You asked me to write about our New Year or rather about the year that is coming to pass. You had also sent me pictures of Borna. In one, your newborn was in the hands of {Parvin Ardalan} and {Firuzeh Mohajer}. So, my New Year piece has to be in the shape of an epistolary, one addressed to you. We have often met at gatherings organized by those dear friends. Let their gentle hands bless the land for years to come!

It wasn’t such a good year, really. They didn’t let us advance our causes.

As I am writing this letter to you, Al Jazeera and BBC are reporting that an arrest warrant has been issued to {Omar al-Bashir}. My eyes became teary. Is it happiness or envy? It is the first time the International Criminal Court has sentenced an extant head of state. I remembered a friend from Oceania who is waiting for the trial of their Fuhrer. Poor thing has a friend whose father the then government of Oceania kidnapped, using another's car, and then strangled -- this was in 1984. He was confiding to me that for the past 10 years he has been seeing the owner of the owner of the car, whom he knew, in his dreams. He wrote a couple of days ago, saying that he had seen the owner in person. In these years he had promised himself that he would strangle his on sight. Well, he hadn’t been able to. He hadn’t the testosterone to do it. He didn’t know what had happened, he said, for he wasn’t feeling well in those days. It is possible that he had trusted someone and saw that trust vanish. He said that he had not only not been able to strangle him, but that he had actually passed out. He had instinctively turned his face away not to see him. Nor did he eventually find out why the car owner had narrowed his eyelids, slowly raising his hand to point my friend out, to show him to himself. He, my friend, had turned around to leave, but where to, he didn't know. His legs had given way and others had carried him to a chair. He said that they had asked him what had happened, but he had become just like the mute boy in that story. He had been unable to talk, poor thing, and had thought that he would never be able to talk again. Then, when someone had hugged him tight, and he had broken into sobs, as if to shed those memories violently, he had been able to say a few things.

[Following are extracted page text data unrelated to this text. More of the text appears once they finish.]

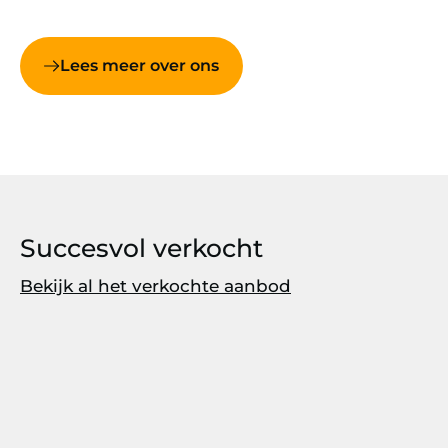
Lees meer over ons
Succesvol verkocht
Bekijk al het verkochte aanbod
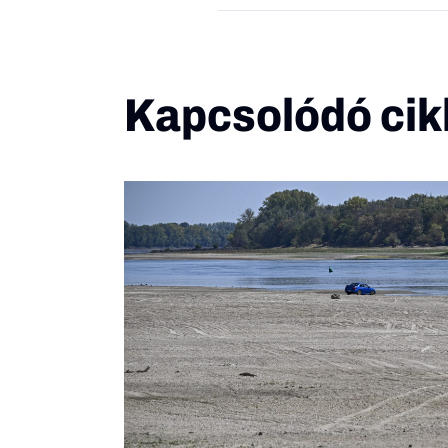
Kapcsolódó cik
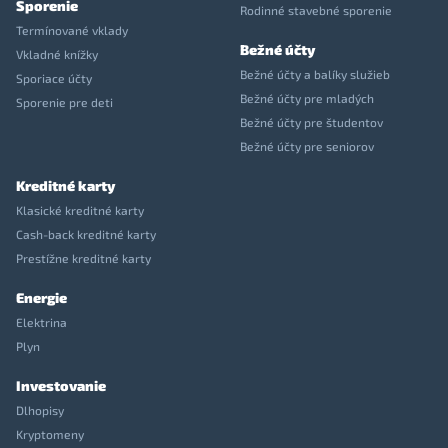
Sporenie
Rodinné stavebné sporenie
Termínované vklady
Bežné účty
Vkladné knížky
Bežné účty a balíky služieb
Sporiace účty
Bežné účty pre mladých
Sporenie pre deti
Bežné účty pre študentov
Bežné účty pre seniorov
Kreditné karty
Klasické kreditné karty
Cash-back kreditné karty
Prestížne kreditné karty
Energie
Elektrina
Plyn
Investovanie
Dlhopisy
Kryptomeny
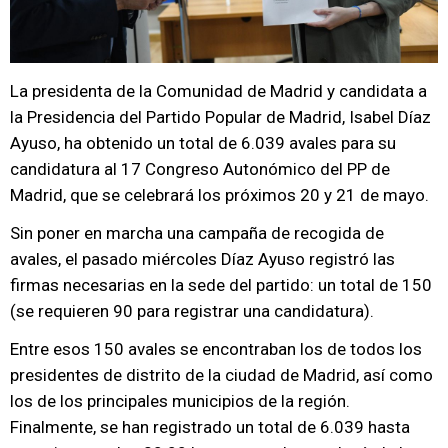
La presidenta de la Comunidad de Madrid y candidata a
la Presidencia del Partido Popular de Madrid, Isabel Díaz
Ayuso, ha obtenido un total de 6.039 avales para su
candidatura al 17 Congreso Autonómico del PP de
Madrid, que se celebrará los próximos 20 y 21 de mayo.
Sin poner en marcha una campaña de recogida de
avales, el pasado miércoles Díaz Ayuso registró las
firmas necesarias en la sede del partido: un total de 150
(se requieren 90 para registrar una candidatura).
Entre esos 150 avales se encontraban los de todos los
presidentes de distrito de la ciudad de Madrid, así como
los de los principales municipios de la región.
Finalmente, se han registrado un total de 6.039 hasta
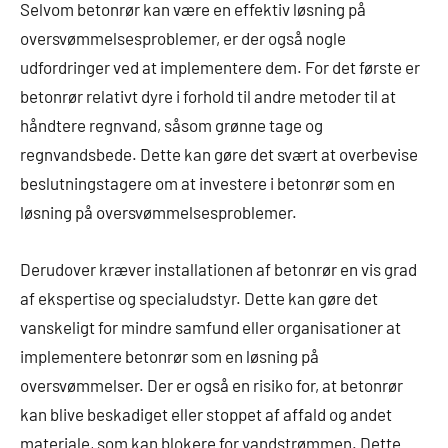
Selvom betonrør kan være en effektiv løsning på
oversvømmelsesproblemer, er der også nogle
udfordringer ved at implementere dem. For det første er
betonrør relativt dyre i forhold til andre metoder til at
håndtere regnvand, såsom grønne tage og
regnvandsbede. Dette kan gøre det svært at overbevise
beslutningstagere om at investere i betonrør som en
løsning på oversvømmelsesproblemer.
Derudover kræver installationen af betonrør en vis grad
af ekspertise og specialudstyr. Dette kan gøre det
vanskeligt for mindre samfund eller organisationer at
implementere betonrør som en løsning på
oversvømmelser. Der er også en risiko for, at betonrør
kan blive beskadiget eller stoppet af affald og andet
materiale, som kan blokere for vandstrømmen. Dette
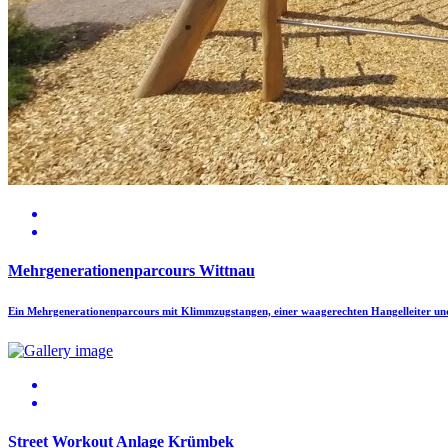
Mehrgenerationenparcours Wittnau
Ein Mehrgenerationenparcours mit Klimmzugstangen, einer waagerechten Hangelleiter un
Street Workout Anlage Krümbek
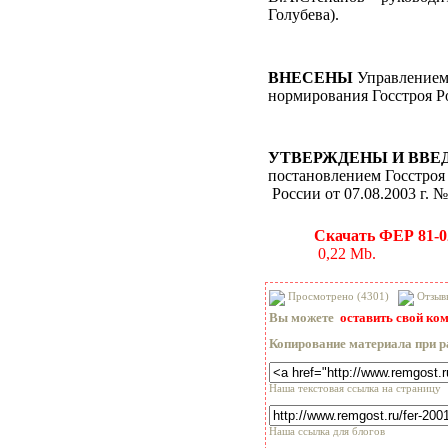
Голубева).
ВНЕСЕНЫ
Управлением 
нормирования Госстроя Р
УТВЕРЖДЕНЫ И ВВЕ
постановлением Госстроя
России от 07.08.2003 г. №
Скачать ФЕР 81-0
0,22 Mb.
Просмотрено (4301)
Отзыв
Вы можете
оставить свой ко
Копирование материала при р
Наша текстовая ссылка на страницу
Наша ссылка для блогов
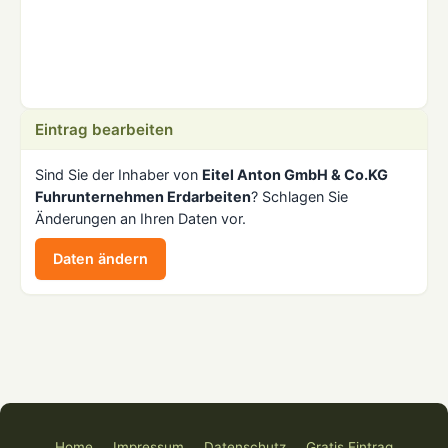
Eintrag bearbeiten
Sind Sie der Inhaber von
Eitel Anton GmbH & Co.KG
Fuhrunternehmen Erdarbeiten
? Schlagen Sie
Änderungen an Ihren Daten vor.
Daten ändern
Home
Impressum
Datenschutz
Gratis Eintrag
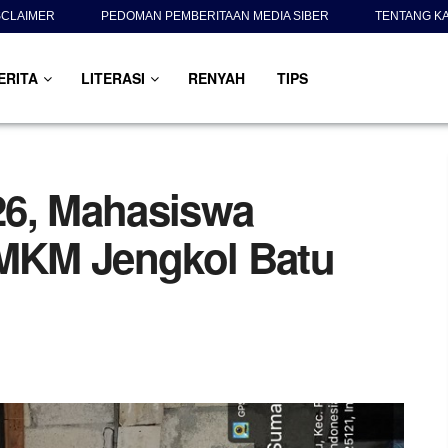
SCLAIMER
PEDOMAN PEMBERITAAN MEDIA SIBER
TENTANG K
ERITA
LITERASI
RENYAH
TIPS
26, Mahasiswa
MKM Jengkol Batu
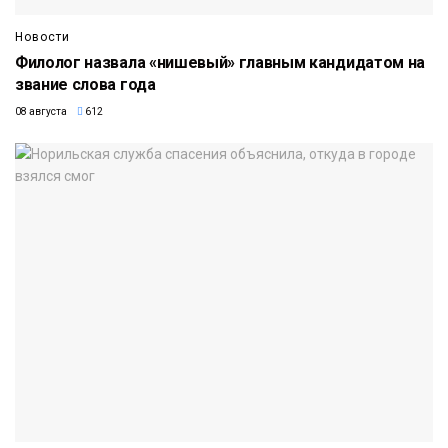
Новости
Филолог назвала «нишевый» главным кандидатом на
звание слова года
08 августа
612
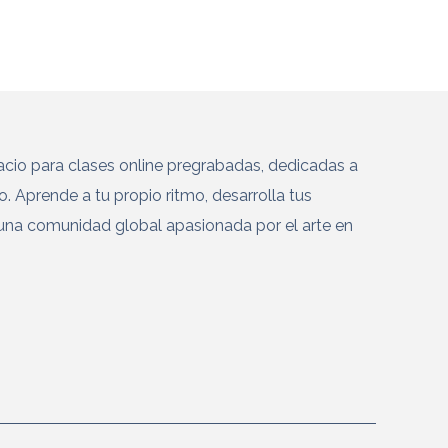
cio para clases online pregrabadas, dedicadas a
co. Aprende a tu propio ritmo, desarrolla tus
una comunidad global apasionada por el arte en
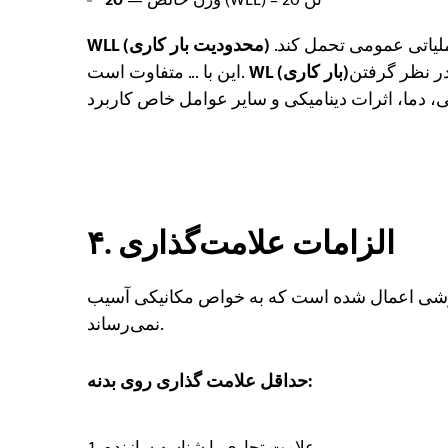
حداکثر جرمی است که یک قلاب می‌تواند تحت شرایط عملیاتی عمومی تحمل کند.
WLL (محدودیت بار کاری)
ر نظر گرفتن
WL (بار کاری)
این با ... متفاوت است.
۴. الزامات علامت‌گذاری
با روشی اعمال شده است که به خواص مکانیکی آسیب
نمی‌رساند.
حداقل علامت گذاری روی بدنه:
علامت تجاری یا شناسه سازنده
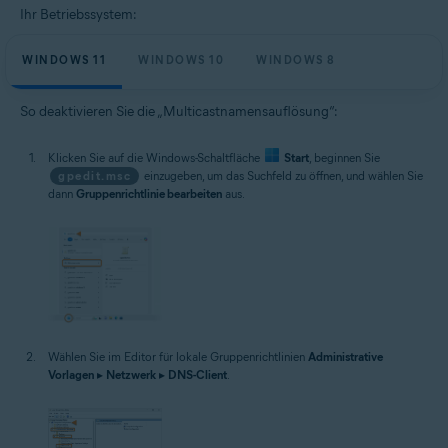
Ihr Betriebssystem:
WINDOWS 11
WINDOWS 10
WINDOWS 8
So deaktivieren Sie die „Multicastnamensauflösung“:
Klicken Sie auf die Windows-Schaltfläche
Start
, beginnen Sie
gpedit.msc
einzugeben, um das Suchfeld zu öffnen, und wählen Sie
dann
Gruppenrichtlinie bearbeiten
aus.
Wählen Sie im Editor für lokale Gruppenrichtlinien
Administrative
Vorlagen
▸
Netzwerk
▸
DNS-Client
.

I don't know why under such circumstances one either falls dead silent or cannot stop talking. The year that is coming to pass, dear Sohrab, was filled with hours in whose folds I can recall countless silent minutes. It is as such that I think there is an affinity between Ireneo Funes, the prodigy in Borges' short story, and myself. Of course, several months ago, I was spending a couple of days next to a fireplace in a house by the ocean and tried to remember every instant of the fire the night before. It hadn't happened, I couldn't. Still, I remembered those hours of silence well. Sometimes I even felt as if I could split the silent seconds in half and split those yet again. Each split prolonged the seconds further, it stretched them. Ms. Dalloway held parties to cover the silence (by the way, of the good things that happened last year one was this dear friend's -- for she is not only my mother -- finishing her translation of this novel). And, I am busy with showing my works in exhibitions and I am constantly creating works to escape being chocked by silence and ennui. Someone played Russian roulette to stave off boredom. I constantly make noises, fulminate my guts out to swallow my boredom, a noise that repeats:

"In the room the women come and go,
Talking of Michelangelo."

So, these are the noise I made last year:

I spoke at the colloquium of "Geopolitics and Religion: The Politics of Faith" [1] in Jeu de paume and also showed sketches of a work [2] that I had installed at ZKM (Center for Art and Media, Karlsruhe) as part of "Medium Religion" [3] and is still on going. The same exhibit goes to Ireland in the next couple of months. [4] It took me a year to put this installation together. I also read a text couple of months ago at ZKM called "Hallowed Be Beems of Blue[lo1]". In Paris' Betonsalon [5] I had a performance. [6] The good thing about it was that I wasn't in the "performance" myself. People in the exhibition, blind or sighted, and the curators played the roles. They only spoke to each other, and that with handheld megaphones. There was no silence. It was also the first time that I enjoyed the final applause and started clapping for them myself. I also had an average exhibit in Paris. {Charles Saatchi} bought two of my pieces [7] right there, or, rather, his agents did it. There and then I saw how our destiny is tied to such seemingly innocuous events. For example, the curator of the Barbican program [8] asked me in an email if he could mention the Saatchi purchase in the program introduction. I asked him not to do it. He accepted, but when I went to London I saw that on top of the program brochure mention had been made, in fine letter, of Saatchi's acquisition. When I confronted the curator with it, he said that it was marketing, pure and simple. It still hurts, dear Sohrab. In Barbican I leveled my weary criticism of {Shirin Neshat} at her, this time directly. I think she took offense. [9]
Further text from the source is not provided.